Sia il mito che l’utopia estrassero la loro forza dal mondo pluriversale, omogeneizzandolo ed allo stesso tempo distruggendo la sua abbondanza di culture e visioni del mondo. Il Pluriverso fu la realtà dove la sovrastruttura dell’Utopia fu plasmata. È inoltre dove stratificazioni mitologiche furono stimolate da determinate forze nell’era moderna, e finalizzate ad implementare violenti progetti storici.

Dentro la realtà del Pluriverso c’è posto sia per il mito che per l’utopia, se sono limitati ad un determinato spazio con precise caratteristiche di civiltà e separati l’un l’altro da confini geografici. Il mito può essere realizzato nella forma di una teocrazia o di un impero futurologico. Un’utopia potrebbe allo stesso tempo essere protesa verso una tecnopoli biopolitica, o un crogiolo delle nazioni, ma separatamente da ordinamenti mito-centrici.

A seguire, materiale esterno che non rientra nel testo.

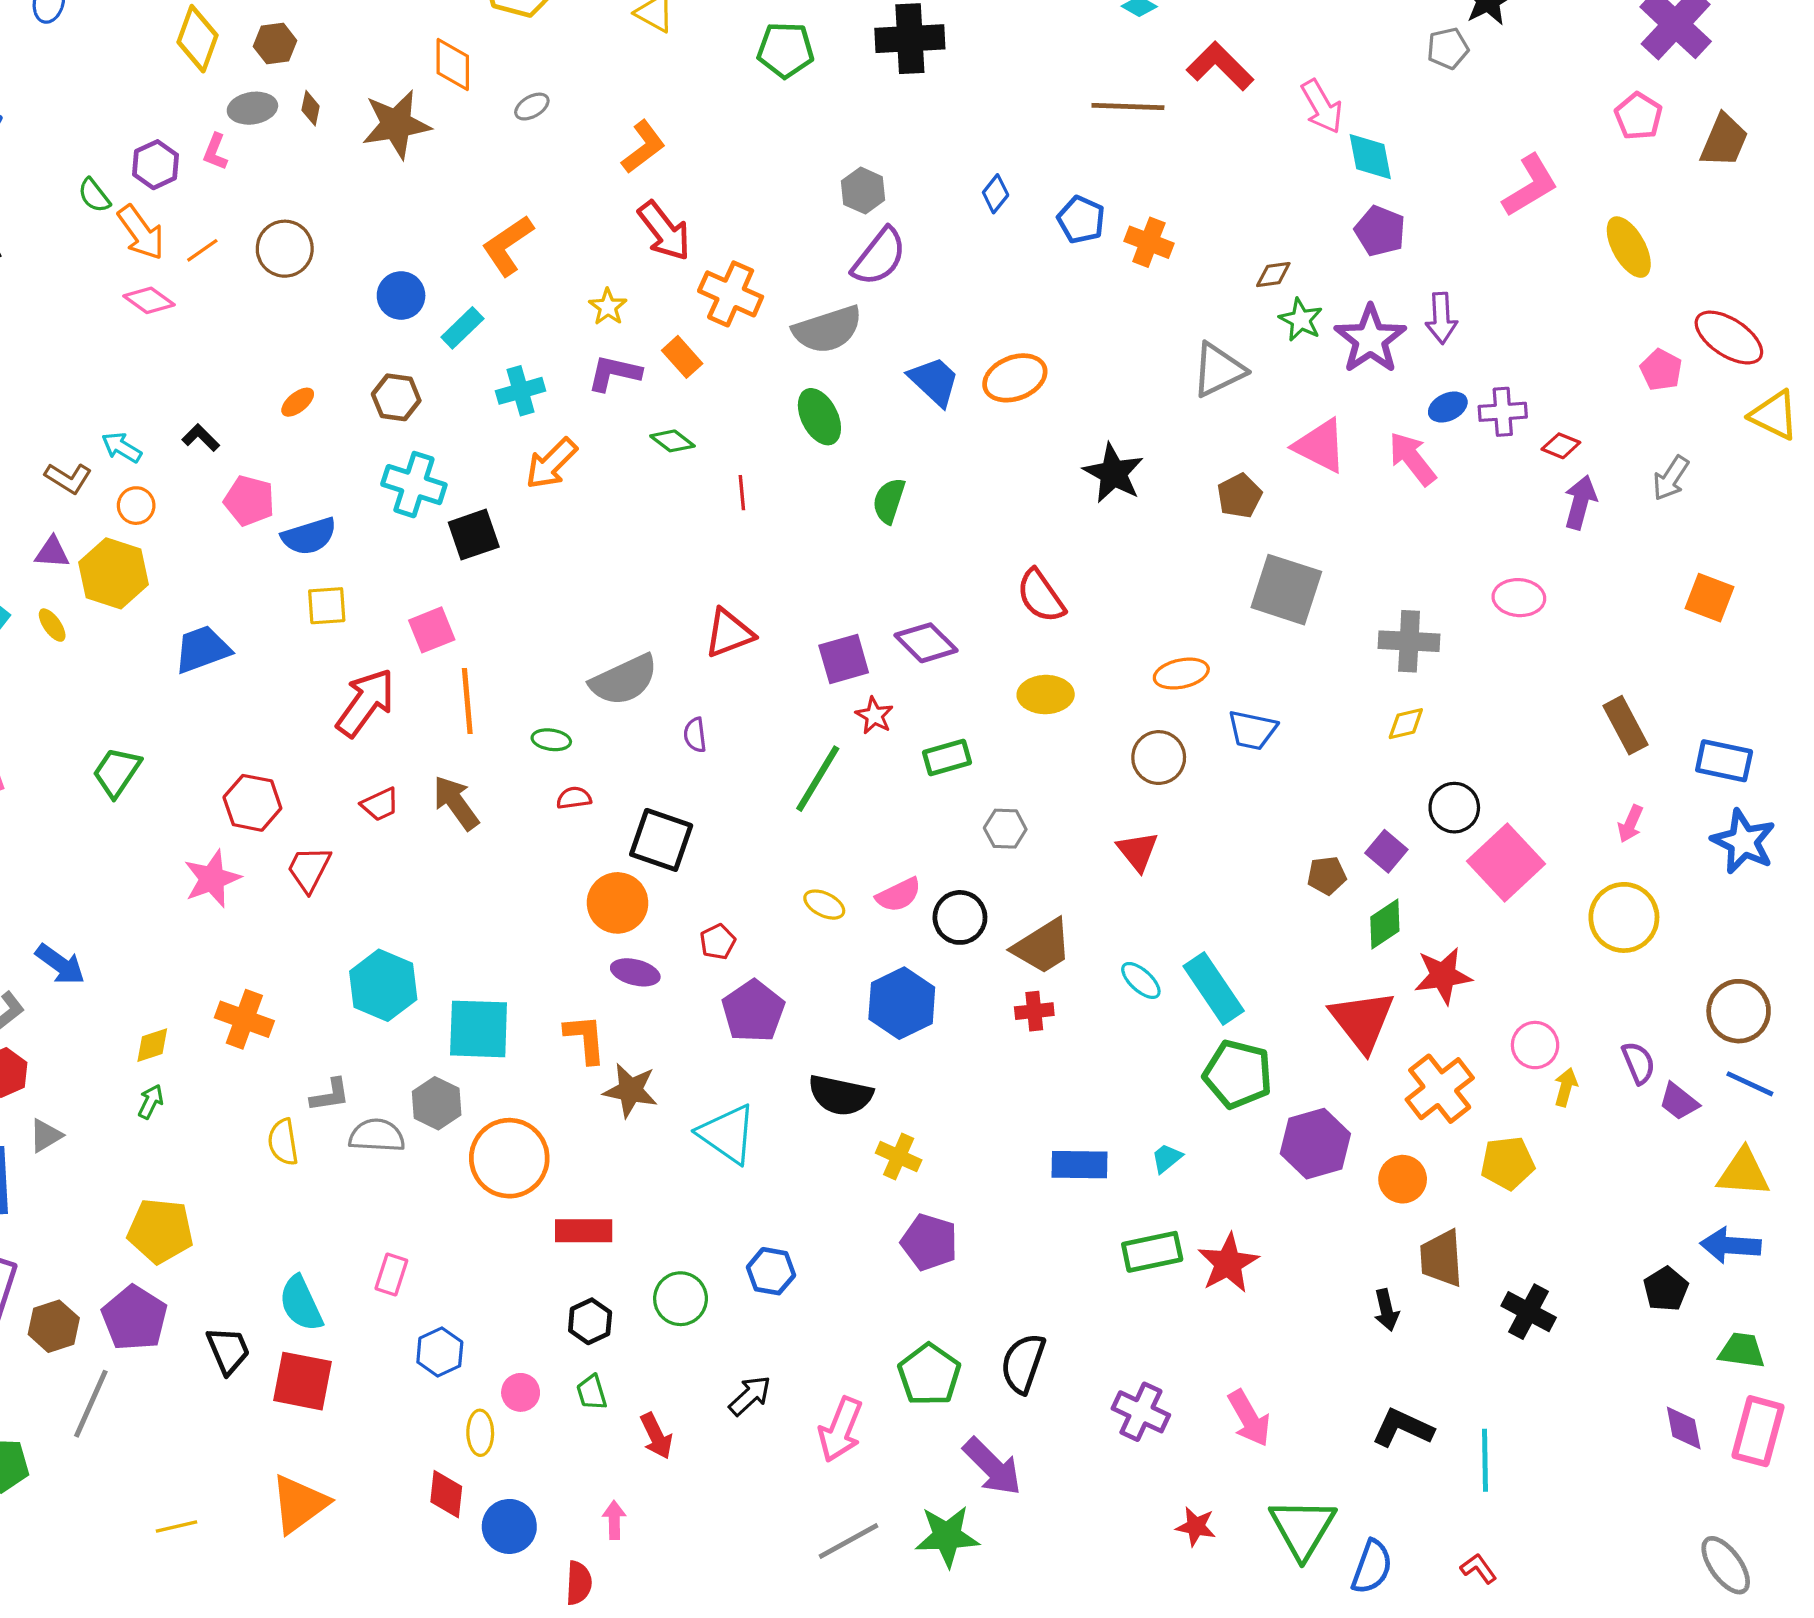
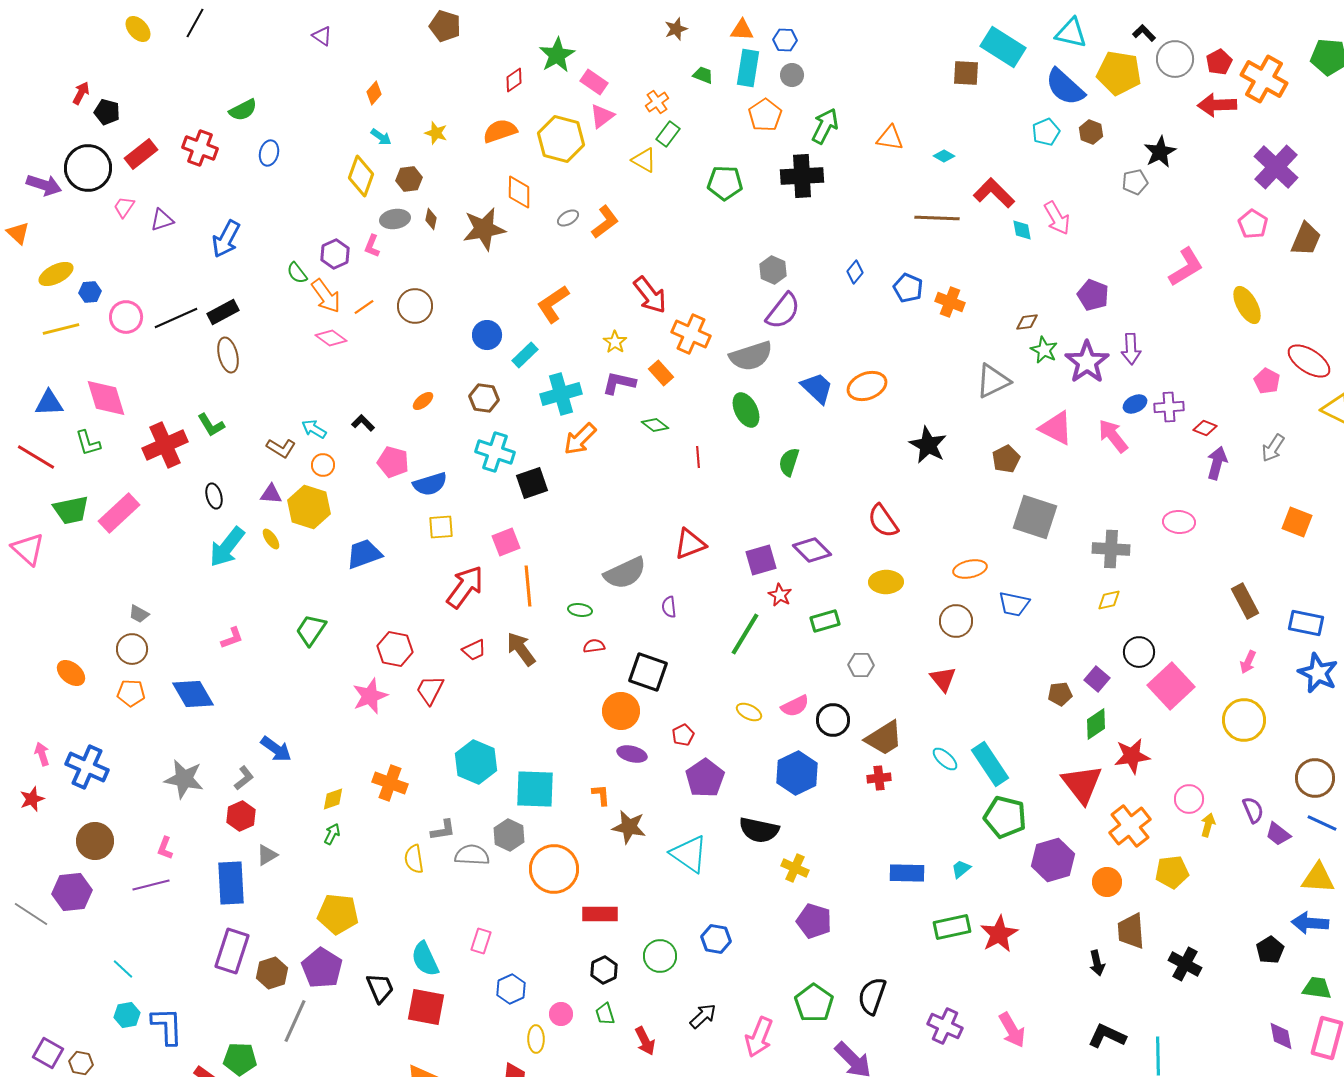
orange L-shape: (643, 147) -> (605, 222), moved
cyan diamond: (1370, 157) -> (1022, 230), moved, size x0.7
cyan cross: (521, 391) -> (561, 394), size x1.4
orange L-shape: (585, 1039) -> (601, 795), size x0.7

Carl Schmitt suggerì la costruzione ed il riconoscimento di questi “Grandi Spazi Politici” indipendenti, oGrossraum. La formazione di questi spazi richiederebbe un progetto globale pluriversalistico, attraente i miti caratteristici e le fondamenta culturali di varie popolazioni, che possono essere diversificate in tanti modi, ma che devono avere un prerequisito in comune – la decostruzione della sovrastruttura della nascente utopia neoliberale.